Segment Start: Task inputs

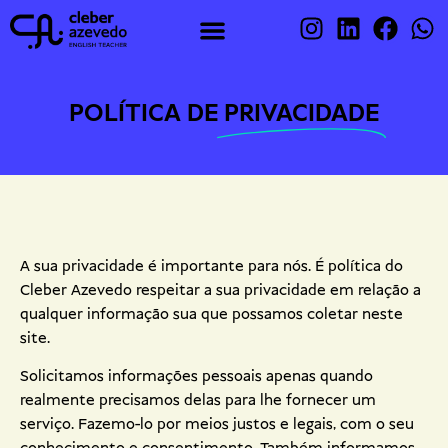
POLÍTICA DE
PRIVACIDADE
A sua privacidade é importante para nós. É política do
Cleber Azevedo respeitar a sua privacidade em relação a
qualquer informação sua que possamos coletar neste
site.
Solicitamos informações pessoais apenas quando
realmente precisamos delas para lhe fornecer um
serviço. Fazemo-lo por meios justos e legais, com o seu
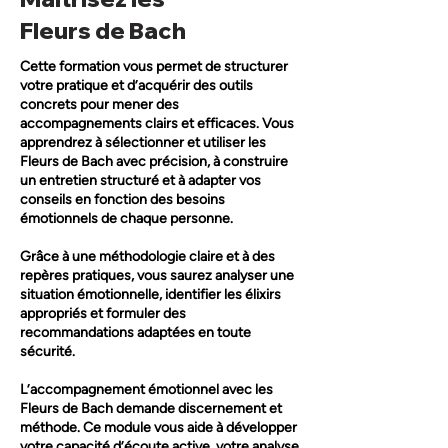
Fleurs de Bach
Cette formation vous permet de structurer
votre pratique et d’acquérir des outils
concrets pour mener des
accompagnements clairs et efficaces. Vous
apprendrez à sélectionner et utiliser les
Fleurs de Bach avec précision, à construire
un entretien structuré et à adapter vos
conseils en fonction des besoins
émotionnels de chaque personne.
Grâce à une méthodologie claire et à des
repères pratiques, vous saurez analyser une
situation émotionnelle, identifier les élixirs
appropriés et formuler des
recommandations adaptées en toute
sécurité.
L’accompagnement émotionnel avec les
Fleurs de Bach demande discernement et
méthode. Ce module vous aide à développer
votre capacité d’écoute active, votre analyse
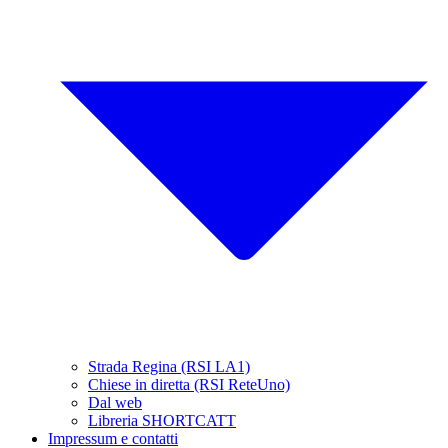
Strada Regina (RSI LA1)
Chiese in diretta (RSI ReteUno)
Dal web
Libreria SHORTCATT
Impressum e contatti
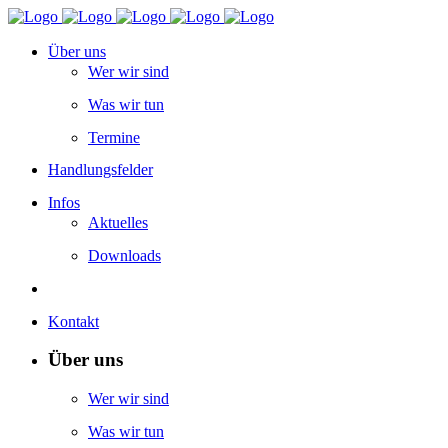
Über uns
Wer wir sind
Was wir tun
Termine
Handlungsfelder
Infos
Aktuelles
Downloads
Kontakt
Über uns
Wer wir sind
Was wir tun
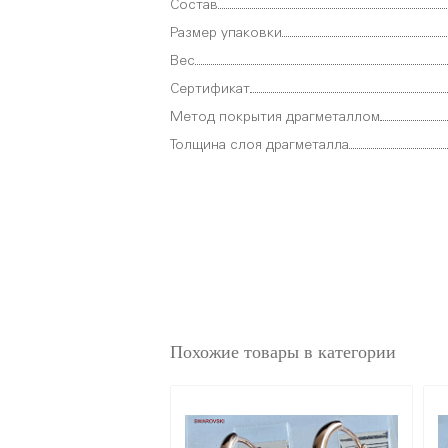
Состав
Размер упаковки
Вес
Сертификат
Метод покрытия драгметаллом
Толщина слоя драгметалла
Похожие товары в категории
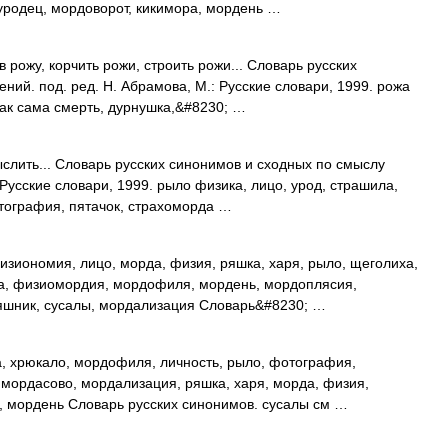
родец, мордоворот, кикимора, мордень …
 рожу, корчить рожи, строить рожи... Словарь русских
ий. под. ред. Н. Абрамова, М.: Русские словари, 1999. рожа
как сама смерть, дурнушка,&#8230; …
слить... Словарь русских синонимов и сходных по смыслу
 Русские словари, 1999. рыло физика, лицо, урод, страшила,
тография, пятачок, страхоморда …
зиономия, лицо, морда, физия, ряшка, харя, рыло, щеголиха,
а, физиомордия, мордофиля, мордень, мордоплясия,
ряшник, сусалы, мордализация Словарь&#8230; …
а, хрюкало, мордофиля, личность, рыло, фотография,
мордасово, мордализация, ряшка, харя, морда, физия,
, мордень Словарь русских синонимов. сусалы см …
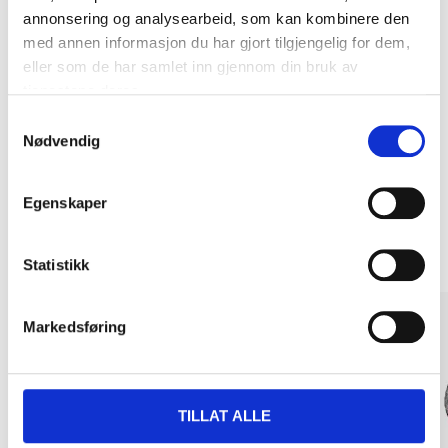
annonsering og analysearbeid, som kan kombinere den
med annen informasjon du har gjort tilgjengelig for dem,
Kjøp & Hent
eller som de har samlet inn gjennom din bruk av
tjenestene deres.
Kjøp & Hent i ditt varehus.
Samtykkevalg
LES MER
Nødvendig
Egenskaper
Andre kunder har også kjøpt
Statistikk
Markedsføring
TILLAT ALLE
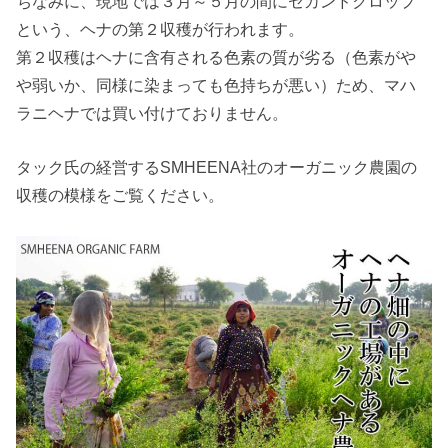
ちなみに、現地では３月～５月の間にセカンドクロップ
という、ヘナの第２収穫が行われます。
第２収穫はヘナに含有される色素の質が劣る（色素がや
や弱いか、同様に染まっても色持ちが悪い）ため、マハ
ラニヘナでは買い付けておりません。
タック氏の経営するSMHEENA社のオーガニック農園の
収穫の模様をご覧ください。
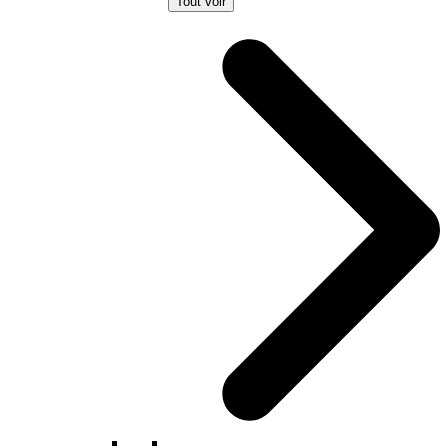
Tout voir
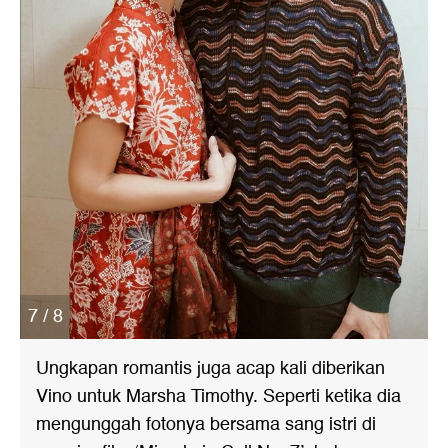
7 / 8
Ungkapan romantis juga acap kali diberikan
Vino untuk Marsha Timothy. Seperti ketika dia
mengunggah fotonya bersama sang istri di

Segment End: Task inputs

Assignment
The data must be repeated exactly. Any pictures in it are to be left out.

Task result
POLÍTICA DE
PRIVACIDADE
A sua privacidade é importante para nós. É política do
Cleber Azevedo respeitar a sua privacidade em relação a
qualquer informação sua que possamos coletar neste
site.
Solicitamos informações pessoais apenas quando
realmente precisamos delas para lhe fornecer um
serviço. Fazemo-lo por meios justos e legais, com o seu
Fleurs de Bach
Cette formation vous permet de structurer
votre pratique et d’acquérir des outils
concrets pour mener des
accompagnements clairs et efficaces. Vous
apprendrez à sélectionner et utiliser les
Fleurs de Bach avec précision, à construire
un entretien structuré et à adapter vos
conseils en fonction des besoins
émotionnels de chaque personne.
Grâce à une méthodologie claire et à des
repères pratiques, vous saurez analyser une
situation émotionnelle, identifier les élixirs
appropriés et formuler des
recommandations adaptées en toute
sécurité.
L’accompagnement émotionnel avec les
Fleurs de Bach demande discernement et
méthode. Ce module vous aide à développer
votre capacité d’écoute active, votre analyse
Strada Regina (RSI LA1)
Chiese in diretta (RSI ReteUno)
Dal web
Libreria SHORTCATT
Impressum e contatti
Über uns
Wer wir sind
Was wir tun
Termine
Handlungsfelder
Infos
Aktuelles
Downloads
Kontakt
Über uns
Wer wir sind
Was wir tun
Состав
Размер упаковки
Вес
Сертификат
Метод покрытия драгметаллом
Толщина слоя драгметалла
Похожие товары в категории
родец, мордоворот, кикимора, мордень …
 рожу, корчить рожи, строить рожи... Словарь русских
ий. под. ред. Н. Абрамова, М.: Русские словари, 1999. рожа
как сама смерть, дурнушка,&#8230; …
слить... Словарь русских синонимов и сходных по смыслу
 Русские словари, 1999. рыло физика, лицо, урод, страшила,
тография, пятачок, страхоморда …
зиономия, лицо, морда, физия, ряшка, харя, рыло, щеголиха,
а, физиомордия, мордофиля, мордень, мордоплясия,
ряшник, сусалы, мордализация Словарь&#8230; …
а, хрюкало, мордофиля, личность, рыло, фотография,
мордасово, мордализация, ряшка, харя, морда, физия,
, мордень Словарь русских синонимов. сусалы см …
annonsering og analysearbeid, som kan kombinere den
med annen informasjon du har gjort tilgjengelig for dem,
Kjøp & Hent
eller som de har samlet inn gjennom din bruk av
tjenestene deres.
Kjøp & Hent i ditt varehus.
Samtykkevalg
LES MER
Nødvendig
Egenskaper
Andre kunder har også kjøpt
Statistikk
Markedsføring
TILLAT ALLE
ちなみに、現地では３月～５月の間にセカンドクロップ
という、ヘナの第２収穫が行われます。
第２収穫はヘナに含有される色素の質が劣る（色素がや
や弱いか、同様に染まっても色持ちが悪い）ため、マハ
ラニヘナでは買い付けておりません。
タック氏の経営するSMHEENA社のオーガニック農園の
収穫の模様をご覧ください。
Tout voir
7 / 8
Ungkapan romantis juga acap kali diberikan
Vino untuk Marsha Timothy. Seperti ketika dia
mengunggah fotonya bersama sang istri di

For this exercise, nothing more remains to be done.